With the interest rates connected to a retail installment sales contracts becoming more pronounced thanks to actions by the Federal Reserve, Carleton recently revisited a topic the compliance firm often discusses with clients.
Carleton reiterated official definitions as well as shared best practices regarding how best to achieve accuracy in Truth in Lending Act (TILA) disclosures for annual percentage rates embedded in those contracts.
To address the corresponding regulatory requirements, Carleton explained there are three key considerations, including:
—TILA’s Regulation Z states the annual percentage rate is “to be determined,” meaning calculated.
—Appendix J to Regulation Z contains 15 pages of definitions, variables and algorithms to accurately calculate an APR value.
—Yet, nowhere within Regulation Z is there any guidance that “in the absence of fees included in the finance charge, the resulting APR will be the same as the interest rate.”
To be clear, Carleton recapped the federal explanation included within Regulation Z to define the determination of annual percentage rate.
“The annual percentage rate is a measure of the cost of credit, expressed as a yearly rate,” the act states. “Creditors may use any other computation tool in determining the annual percentage rate if the rate so determined equals the rate determined in accordance with Appendix J to this part, within the degree of accuracy set forth in paragraph (a) of this section.”
Carleton acknowledged that it is a common practice of loan origination and dealer management systems to pass the contract interest rate to populate the TILA APR portion of the “Fed Box” for retail installment sales transactions. In those instances, Carleton explained there is no actual “calculation” of an APR but it is simply a reiteration of the interest rate.
“The frequent assumption is that with no fees included as part of the TILA finance charge, the interest rate will always be within the 0.125-percent tolerance allowed by Regulation Z when measured from an accurately calculated TILA APR,” Carleton experts said.
“However, to assure compliance — despite the interest rate value being within the tolerance most of the time — Carleton’s recommendation is to always compute an accurate and precise APR to absolutely ensure compliance for both regulatory and civil liability needs,” the firm continued.

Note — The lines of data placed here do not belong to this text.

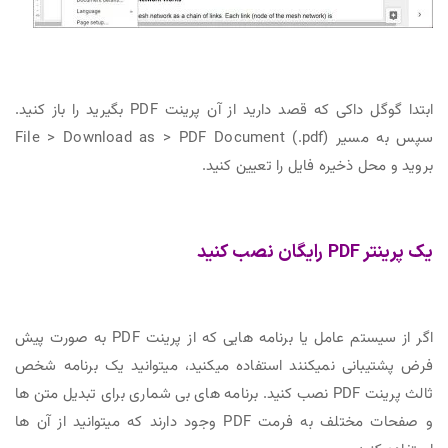
ابتدا گوگل داکی که قصد دارید از آن پرینت PDF بگیرید را باز کنید.
سپس به مسیر (File > Download as > PDF Document (.pdf
بروید و محل ذخیره فایل را تعیین کنید.
یک پرینتر PDF رایگان نصب کنید
اگر از سیستم عامل یا برنامه هایی که از پرینت PDF به صورت پیش
فرض پشتیبانی نمیکنند استفاده میکنید، میتوانید یک برنامه شخص
ثالث پرینت PDF نصب کنید. برنامه های بی شماری برای تبدیل متن ها
و صفحات مختلف به فرمت PDF وجود دارند که میتوانید از آن ها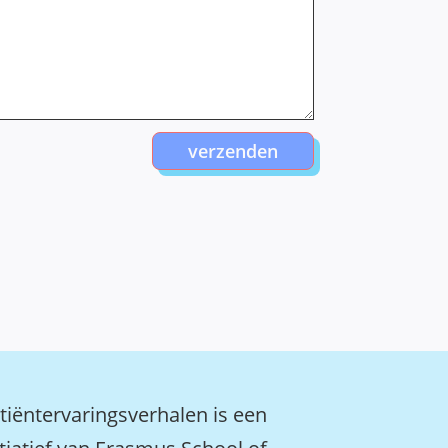
verzenden
tiëntervaringsverhalen is een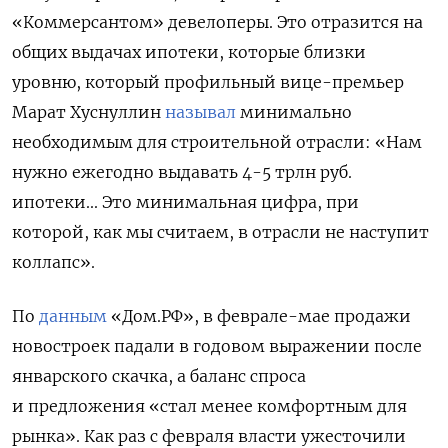
«Коммерсантом» девелоперы. Это отразится на
общих выдачах ипотеки, которые близки
уровню, который профильный вице-премьер
Марат Хуснуллин
называл
минимально
необходимым для строительной отрасли: «Нам
нужно ежегодно выдавать 4-5 трлн руб.
ипотеки... Это минимальная цифра, при
которой, как мы считаем, в отрасли не наступит
коллапс».
По
данным
«Дом.РФ», в феврале-мае продажи
новостроек падали в годовом выражении после
январского скачка, а баланс спроса
и предложения «стал менее комфортным для
рынка». Как раз с февраля власти ужесточили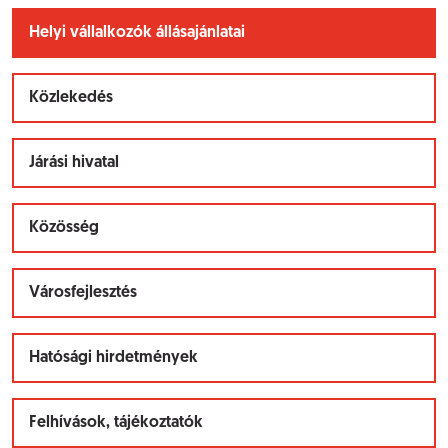
Helyi vállalkozók állásajánlatai
Közlekedés
Járási hivatal
Közösség
Városfejlesztés
Hatósági hirdetmények
Felhívások, tájékoztatók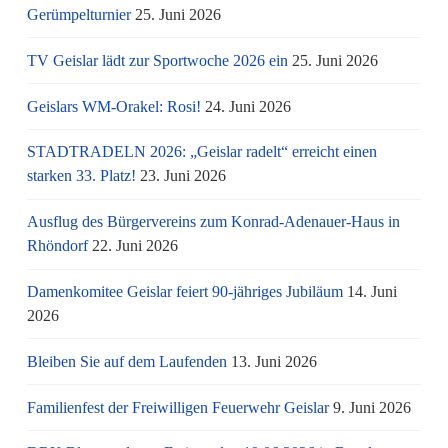
Gerümpelturnier
25. Juni 2026
TV Geislar lädt zur Sportwoche 2026 ein
25. Juni 2026
Geislars WM-Orakel: Rosi!
24. Juni 2026
STADTRADELN 2026: „Geislar radelt“ erreicht einen
starken 33. Platz!
23. Juni 2026
Ausflug des Bürgervereins zum Konrad-Adenauer-Haus in
Rhöndorf
22. Juni 2026
Damenkomitee Geislar feiert 90-jähriges Jubiläum
14. Juni
2026
Bleiben Sie auf dem Laufenden
13. Juni 2026
Familienfest der Freiwilligen Feuerwehr Geislar
9. Juni 2026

Carleton went on to mention that oftentimes the two resulting rates (the APR and the interest rate) may legitimately be represented by identical values. More often than not, Carleton noted that any differences are driven by differences in the calendars used by the system(s) to compute the actual interest.
“In today’s world, ‘simple interest’ has become quite prevalent and incorporates an interest charge based on the actual calendar days existing between scheduled payments,” Carleton said.
“But the actuarial method of computing a TILA APR disregards the fact that months have varying numbers of days and treats each ‘month’ as 1/12 of a year. Thus, the two rates in comparison may actually be derived from disparate and divergent principles,” the firm continued.
Carleton emphasized that it is important to note that the 0.125-percent tolerance requirement is only a TILA “regulatory safe harbor” within a lending transaction.
“The more critical concern is often litigation and defending an ongoing ‘pattern of practice,’” the firm continued.
Should an accurately-computed APR be slightly larger than a base-computed interest rate on a regular basis, a claim of consistently under-stating the APR value on the contract to consumers may be problematic, according to Carleton.
“The chosen methodology is ultimately driven by a lender’s tolerance for risk pertaining to compliance,” Carleton said.
“Carleton’s best practice recommendation is for lenders to adopt an accurately computed TILA APR as their ‘no-risk’ solution,” the firm concluded.